Analysis: Shostakovich & 1984—Drawing Comparisons between abstraction and reality [2/3]
- Haoyang Shi
- Aug 29, 2020
- 9 min read
The following is a continuation of the tale of Dmitri Shostakovich and its Orwellian nightmare. Click here to read part 1 and 3.
Chapter 2: Freedom is Slavery
Shostakovich’s own artistic innovation is relatively sparse in comparison to some of his fellows; he can produce a great romantic symphony or a delightful, energetic neoclassical prelude. But, nothing especially comes to mind when we are exposed, except for the occasional fabric-ripping percussion of his quartets. This is where Shostakovich is not only bound by the East, but also by the West. After the triumphant “Leningrad” (of which American radio companies fought over the right to premiere, with NBC and Arturo Toscanini winning,) his fame and prominence gradually dwindled, and eventually, his death became just another obituary on the headlines. He was simply not allowed to catch up with the times any longer and, the West simply gradually forgot about his existence.
However, we must not forget that what made Shostakovich so renowned today, as explained in the last chapter, is to be able to work around the rules and still produce highly creative and original work. I will now present some of his extraordinary prowess in all areas of music he contributed to.
I. Quotation
Shostakovich’s work almost exclusively communicated in quotes, and the immaculate motivic webs that he develops are intriguing to listeners and musicologists. He is extremely fond of quoting himself spanning all of his music. Proceeding with the 8th String Quartet we previously discussed, there is a quotation of his 1st symphony, written when he was only 19, in the viola (bottom staff) as follows:

Near the end of the 1st movement is another quote from the 5th symphony. There are many other examples of such artistry occurring in the quartet. (Read a more in-depth analysis here.)
For a reason unknown to us, he was extraordinarily fond of the “March” galop (see 8′33″) in the Overture to William Tell by Gioachino Rossini. He used it extensively in many of his works, seen in his 9th String Quartet in E♭, Symphony No. 15 in A major, Op. 141, and many more. Shostakovich notably also had an obsession with the works and leitmotifs of Wagner, with Tristan und Isolde and leitmotifs from the Ring cycle all appearing throughout the oeuvre.
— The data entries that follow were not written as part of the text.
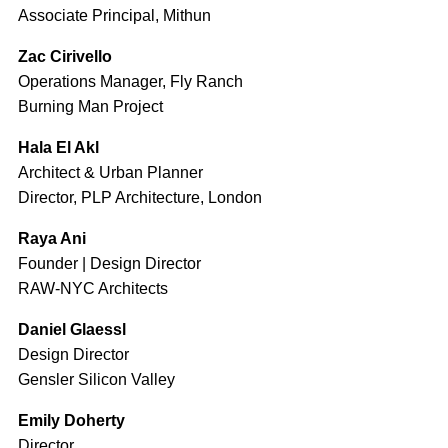
Associate Principal, Mithun
Zac Cirivello
Operations Manager, Fly Ranch
Burning Man Project
Hala El Akl
Architect & Urban Planner
Director, PLP Architecture, London
Raya Ani
Founder | Design Director
RAW-NYC Architects
Daniel Glaessl
Design Director
Gensler Silicon Valley
Emily Doherty
Director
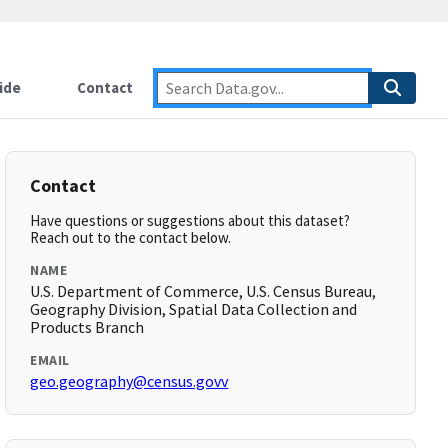
ide
Contact
Contact
Have questions or suggestions about this dataset?
Reach out to the contact below.
NAME
U.S. Department of Commerce, U.S. Census Bureau,
Geography Division, Spatial Data Collection and
Products Branch
EMAIL
geo.geography@census.govv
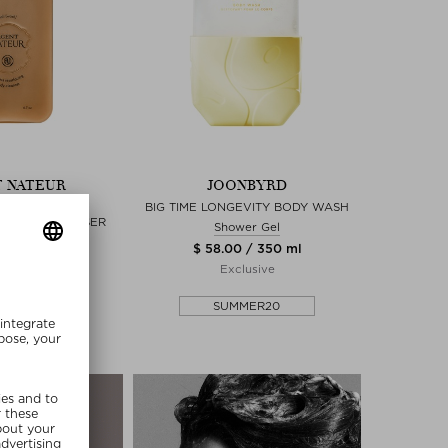
 NATEUR
JOONBYRD
SH) AGELESS
BIG TIME LONGEVITY BODY WASH
 BODY CLEANSER
Shower Gel
wer Gel
$ 58.00 / 350 ml
0 / 200 ml
Exclusive
lusive
SUMMER20
MMER20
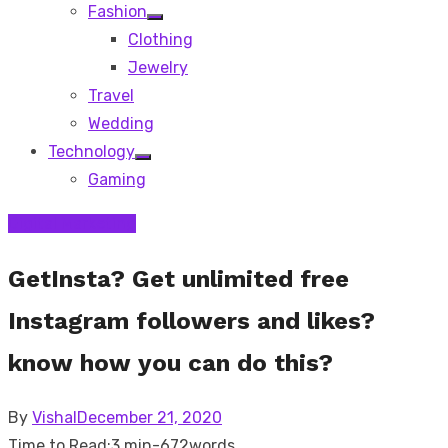
Fashion
Show
Clothing
sub
menu
Jewelry
Travel
Wedding
Technology
Show
Gaming
sub
menu
Digital Marketing
GetInsta? Get unlimited free
Instagram followers and likes?
know how you can do this?
Posted
By
Vishal
December 21, 2020
on
Time to Read:
3 min
-
672
words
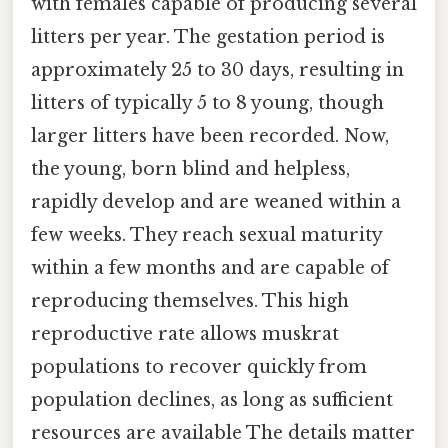
with females capable of producing several
litters per year. The gestation period is
approximately 25 to 30 days, resulting in
litters of typically 5 to 8 young, though
larger litters have been recorded. Now,
the young, born blind and helpless,
rapidly develop and are weaned within a
few weeks. They reach sexual maturity
within a few months and are capable of
reproducing themselves. This high
reproductive rate allows muskrat
populations to recover quickly from
population declines, as long as sufficient
resources are available The details matter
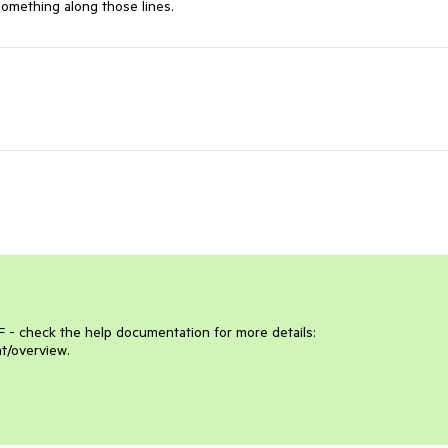
mething along those lines.
- check the help documentation for more details: 
t/overview.
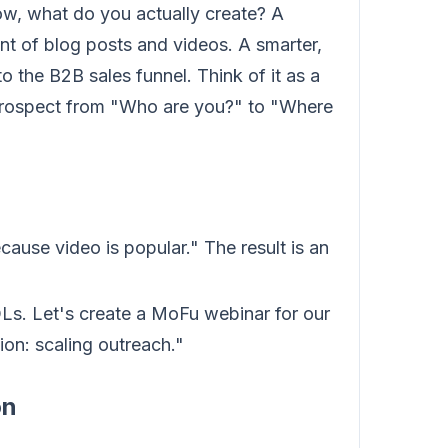
w, what do you actually create? A
t of blog posts and videos. A smarter,
o the B2B sales funnel. Think of it as a
 prospect from "Who are you?" to "Where
ause video is popular." The result is an
Ls. Let's create a MoFu webinar for our
on: scaling outreach."
on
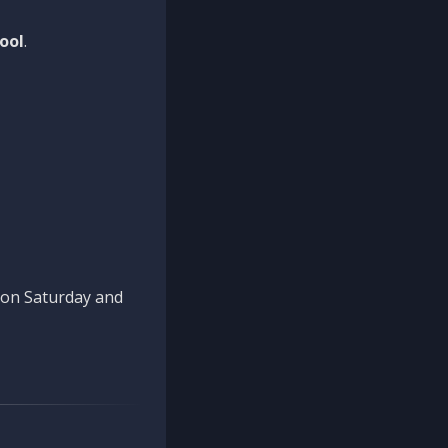
ool
.
n on Saturday and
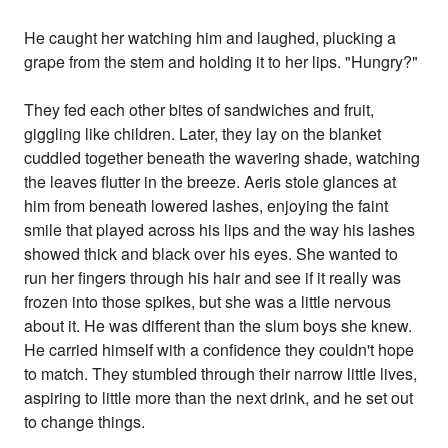
He caught her watching him and laughed, plucking a
grape from the stem and holding it to her lips. "Hungry?"
They fed each other bites of sandwiches and fruit,
giggling like children. Later, they lay on the blanket
cuddled together beneath the wavering shade, watching
the leaves flutter in the breeze. Aeris stole glances at
him from beneath lowered lashes, enjoying the faint
smile that played across his lips and the way his lashes
showed thick and black over his eyes. She wanted to
run her fingers through his hair and see if it really was
frozen into those spikes, but she was a little nervous
about it. He was different than the slum boys she knew.
He carried himself with a confidence they couldn't hope
to match. They stumbled through their narrow little lives,
aspiring to little more than the next drink, and he set out
to change things.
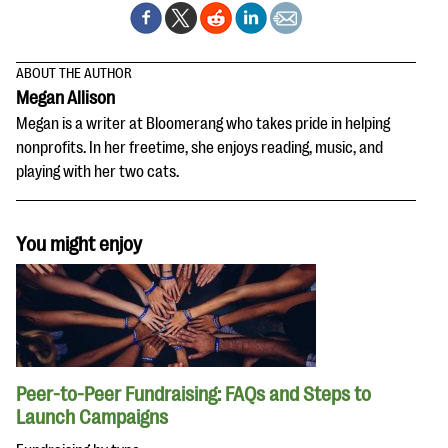
ABOUT THE AUTHOR
Megan Allison
Megan is a writer at Bloomerang who takes pride in helping
nonprofits. In her freetime, she enjoys reading, music, and
playing with her two cats.
You might enjoy
Peer-to-Peer Fundraising: FAQs and Steps to
Launch Campaigns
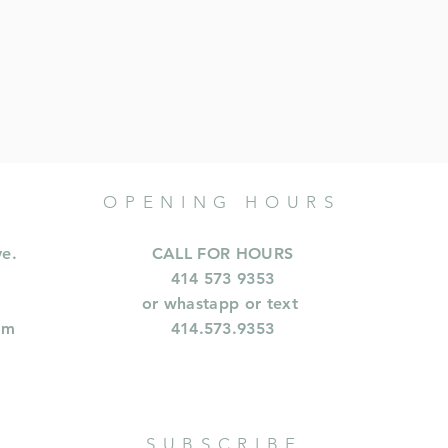
OPENING HOURS
ve.
CALL FOR HOURS
414 573 9353
or whastapp or text
om
414.573.9353
SUBSCRIBE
However, in the example of the 15th, the overture march theme is not presented in a joyous, pompous celebration, but instead is modified into a dark, eerie mystique that Shostakovich shapes.

Interestingly, the entirety of the 15th Symphony is saturated with quotations that have been built and corrupted into a terrifying argument. From being the only symphony to open with a solo glockenspiel and a prolonged flute solo on the awkward, bitonal motif ‘E♭ - A♭ - C - B♮ - A’ (S-As-C-H-A, his grandson’s name, in German notation), he immediately conjures an innocent, naïve texture that is soon to be corrupted in aggressive, 12-tone and polyrhythmic sounds in the overture march’s rhythm. In the final movement, everything seemingly already founded has been destroyed, and a dissonant Wagnerian hellscape replaces it with allusions to; the Symphonic Dances of Rachmaninoff, Mahlerian destruction, his own 7th ‘invasion’ theme, and a complete breaking down of the famous ‘longing’ leitmotif from Tristan und Isolde from brooding sentimentality to a Dorian mode cavatina, almost autobiographical in nature. (More on this later.)
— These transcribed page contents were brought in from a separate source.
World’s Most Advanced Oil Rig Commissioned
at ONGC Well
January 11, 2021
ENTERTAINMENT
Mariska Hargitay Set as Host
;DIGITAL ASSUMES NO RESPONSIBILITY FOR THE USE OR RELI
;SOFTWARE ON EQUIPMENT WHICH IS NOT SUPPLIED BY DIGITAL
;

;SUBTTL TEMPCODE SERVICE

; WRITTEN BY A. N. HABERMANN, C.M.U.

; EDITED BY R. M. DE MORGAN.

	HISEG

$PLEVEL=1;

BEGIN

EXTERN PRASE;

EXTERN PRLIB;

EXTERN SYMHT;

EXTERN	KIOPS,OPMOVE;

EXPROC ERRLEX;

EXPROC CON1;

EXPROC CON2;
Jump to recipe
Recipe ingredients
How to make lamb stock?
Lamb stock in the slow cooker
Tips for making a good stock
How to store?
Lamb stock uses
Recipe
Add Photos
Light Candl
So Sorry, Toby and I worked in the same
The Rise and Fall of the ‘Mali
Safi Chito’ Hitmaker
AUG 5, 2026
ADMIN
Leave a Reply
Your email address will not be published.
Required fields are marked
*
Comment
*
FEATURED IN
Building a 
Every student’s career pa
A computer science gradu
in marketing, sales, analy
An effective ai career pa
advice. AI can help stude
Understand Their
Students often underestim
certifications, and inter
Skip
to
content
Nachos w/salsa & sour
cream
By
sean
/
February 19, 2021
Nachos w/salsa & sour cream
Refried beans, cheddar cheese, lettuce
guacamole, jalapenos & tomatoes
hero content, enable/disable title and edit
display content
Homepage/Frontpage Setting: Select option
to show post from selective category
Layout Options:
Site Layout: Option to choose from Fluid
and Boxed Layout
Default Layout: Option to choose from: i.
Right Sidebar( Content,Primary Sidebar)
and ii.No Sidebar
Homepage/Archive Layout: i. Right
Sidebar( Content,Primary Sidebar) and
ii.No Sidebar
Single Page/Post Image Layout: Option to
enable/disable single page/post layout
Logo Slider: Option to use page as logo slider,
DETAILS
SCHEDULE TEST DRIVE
"I don't myself quite know why the quotations are there, but I could not, could not, not include them"
— Dmitri Shostakovich, to Isaac Glikman
Most famously, his ‘musical signature’ was the aforementioned DSCH motif. This is by no means new: 150 years prior, Mozar strutted around with 'DSCH' in the adagio to his String Quartet No. 19, "Dissonance". However, Shostakovich is very much associated with it now, as examples of him using it would be countless. Some of the most famous uses include:
The 10th Symphony, a despairing, growling unison tutti that is shatteringly real;
The 1st Violin Concerto in A minor, incorporated in a forceful demonic dance and even being intertwined with 'Fate' from Beethoven's 5th;
The 6th String Quartet in G major, at the end of each movement, jarring and foreshadowing doom at places;
The aforementioned 8th String Quartet, used in every movement;
This is even used in the English composer Benjamin Britten’s cantata Rejoice in the Lamb, written in 1943 in the heat of the war as if Britten’s quotation meant: “I support you and your music, even if it feels like the world has forgotten about you.” Shostakovich eventually dedicated Britten his 14th Symphony, a jarring display of intricate polyphony & 12-tone harmony, premiered in Aldeburgh, and the two had a strong relationship until the respective ends of their careers.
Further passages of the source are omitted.